_Work to be completed_
For the entries below, repeat exactly each line starting with the one that contains "The most common symptoms are often" and going on through the one that contains "become visibly red and inflamed. This", and no others.
╭─ Data for this exercise
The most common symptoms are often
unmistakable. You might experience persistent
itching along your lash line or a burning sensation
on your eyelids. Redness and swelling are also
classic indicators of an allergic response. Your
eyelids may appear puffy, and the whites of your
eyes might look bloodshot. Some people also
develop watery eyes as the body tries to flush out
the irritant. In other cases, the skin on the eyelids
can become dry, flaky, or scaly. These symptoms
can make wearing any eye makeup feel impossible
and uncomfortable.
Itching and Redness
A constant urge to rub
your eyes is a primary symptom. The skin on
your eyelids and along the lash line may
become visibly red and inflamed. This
╰─
╭─ Data for this exercise
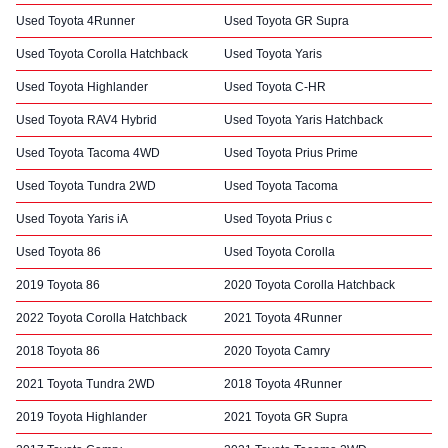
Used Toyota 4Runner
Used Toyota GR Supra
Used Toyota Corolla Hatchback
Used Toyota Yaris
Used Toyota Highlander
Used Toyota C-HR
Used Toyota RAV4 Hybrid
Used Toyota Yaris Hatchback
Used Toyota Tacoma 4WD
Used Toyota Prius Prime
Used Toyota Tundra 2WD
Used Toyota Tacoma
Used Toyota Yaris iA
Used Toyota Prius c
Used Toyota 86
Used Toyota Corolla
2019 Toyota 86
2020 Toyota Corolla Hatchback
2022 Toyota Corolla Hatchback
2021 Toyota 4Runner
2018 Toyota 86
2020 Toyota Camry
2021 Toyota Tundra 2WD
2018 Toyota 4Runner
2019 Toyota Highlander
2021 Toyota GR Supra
╰─
_Answer space_
The most common symptoms are often
unmistakable. You might experience persistent
itching along your lash line or a burning sensation
on your eyelids. Redness and swelling are also
classic indicators of an allergic response. Your
eyelids may appear puffy, and the whites of your
eyes might look bloodshot. Some people also
develop watery eyes as the body tries to flush out
the irritant. In other cases, the skin on the eyelids
can become dry, flaky, or scaly. These symptoms
can make wearing any eye makeup feel impossible
and uncomfortable.
Itching and Redness
A constant urge to rub
your eyes is a primary symptom. The skin on
your eyelids and along the lash line may
become visibly red and inflamed. This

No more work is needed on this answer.